There’s a lot of political concern in Washington about public anxiety about budget deficits. Substantively, the public’s concerns don’t really make sense, as deficit-reduction amidst a severe recession will only make the recession more severe. But Stan Collender, whose deficit hawk credentials should not be in question, observes that the political problem is largely a mirage as well:
If you look beyond the very short-term, the deficit situation will begin to turnaround next year, that is, before the election. Under current forecasts, the deficit will fall by a record amount from 2009 to 2010. It will still be high by virtually anyone’s standards — probably around $1 trillion or so. But the big change in the right direction will give the White House the breathing room it needs and alter the politics substantially. Anyone want to bet that there will be a cover story somewhere next year calling Obama the deficit killer?

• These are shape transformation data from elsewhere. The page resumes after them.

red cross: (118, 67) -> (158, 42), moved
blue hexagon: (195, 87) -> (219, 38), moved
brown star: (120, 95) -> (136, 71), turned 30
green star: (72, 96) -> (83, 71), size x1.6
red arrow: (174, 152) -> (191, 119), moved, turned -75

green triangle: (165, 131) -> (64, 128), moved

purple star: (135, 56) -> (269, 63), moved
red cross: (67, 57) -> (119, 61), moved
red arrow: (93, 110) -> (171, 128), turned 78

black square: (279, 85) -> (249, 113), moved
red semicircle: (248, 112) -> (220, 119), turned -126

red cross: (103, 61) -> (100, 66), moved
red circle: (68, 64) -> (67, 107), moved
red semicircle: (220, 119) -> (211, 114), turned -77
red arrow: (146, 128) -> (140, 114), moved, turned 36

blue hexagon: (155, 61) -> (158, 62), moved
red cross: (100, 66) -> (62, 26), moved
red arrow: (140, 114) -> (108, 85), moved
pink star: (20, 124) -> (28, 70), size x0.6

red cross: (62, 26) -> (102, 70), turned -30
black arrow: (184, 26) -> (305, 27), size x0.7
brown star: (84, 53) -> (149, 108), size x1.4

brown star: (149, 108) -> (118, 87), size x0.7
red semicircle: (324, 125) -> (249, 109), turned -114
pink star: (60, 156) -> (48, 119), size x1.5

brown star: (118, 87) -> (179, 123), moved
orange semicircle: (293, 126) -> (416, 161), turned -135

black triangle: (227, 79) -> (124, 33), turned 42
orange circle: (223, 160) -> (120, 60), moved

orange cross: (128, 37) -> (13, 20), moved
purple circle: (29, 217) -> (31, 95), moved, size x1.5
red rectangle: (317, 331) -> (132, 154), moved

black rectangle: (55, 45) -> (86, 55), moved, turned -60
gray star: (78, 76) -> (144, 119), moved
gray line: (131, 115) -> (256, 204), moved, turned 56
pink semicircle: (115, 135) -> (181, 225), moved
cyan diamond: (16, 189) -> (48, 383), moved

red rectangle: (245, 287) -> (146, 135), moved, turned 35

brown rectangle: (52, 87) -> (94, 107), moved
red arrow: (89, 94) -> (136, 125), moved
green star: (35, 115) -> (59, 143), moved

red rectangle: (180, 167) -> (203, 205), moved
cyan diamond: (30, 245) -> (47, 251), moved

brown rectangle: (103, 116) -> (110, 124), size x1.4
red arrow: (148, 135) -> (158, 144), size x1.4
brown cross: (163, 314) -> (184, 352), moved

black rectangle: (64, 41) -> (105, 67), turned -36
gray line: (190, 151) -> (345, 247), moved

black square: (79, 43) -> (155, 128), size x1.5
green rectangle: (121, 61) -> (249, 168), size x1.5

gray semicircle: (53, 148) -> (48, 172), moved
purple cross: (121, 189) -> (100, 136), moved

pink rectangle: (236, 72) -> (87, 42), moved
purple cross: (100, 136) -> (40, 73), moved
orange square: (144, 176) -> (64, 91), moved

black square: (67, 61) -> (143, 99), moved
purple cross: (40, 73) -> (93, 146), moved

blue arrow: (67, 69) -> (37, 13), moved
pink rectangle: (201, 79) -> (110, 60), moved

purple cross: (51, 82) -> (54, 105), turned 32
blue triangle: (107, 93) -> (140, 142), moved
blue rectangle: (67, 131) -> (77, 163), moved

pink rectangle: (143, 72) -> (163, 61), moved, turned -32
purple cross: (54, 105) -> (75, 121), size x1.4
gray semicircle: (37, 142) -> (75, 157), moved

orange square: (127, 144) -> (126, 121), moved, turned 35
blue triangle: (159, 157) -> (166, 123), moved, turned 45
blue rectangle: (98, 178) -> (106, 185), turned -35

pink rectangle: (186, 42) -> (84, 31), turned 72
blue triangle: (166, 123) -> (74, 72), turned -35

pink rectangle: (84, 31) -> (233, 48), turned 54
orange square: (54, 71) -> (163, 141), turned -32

This will, of course, not be a substantive fix for anything. But the nominal deficit reduction will, indeed, be huge. As the economy recovers, tax revenues will rise, social safety net outlays will fall, and stimulus measures will begin to tamp down. If we can assume further growth in 2011, the complete expiry of Recovery Act provisions, and the winding down of the Iraq War, that’ll be further deficit reduction. On the merits, people would still do well to be concerned about the deficit further out when, in the absence of structural reform of the health care sector, Medicare costs will bury us all. But in the short term, things are going to look worse than they really are in 2009 and then look better than they really are in 2010. And of course people vote in the even-numbered years.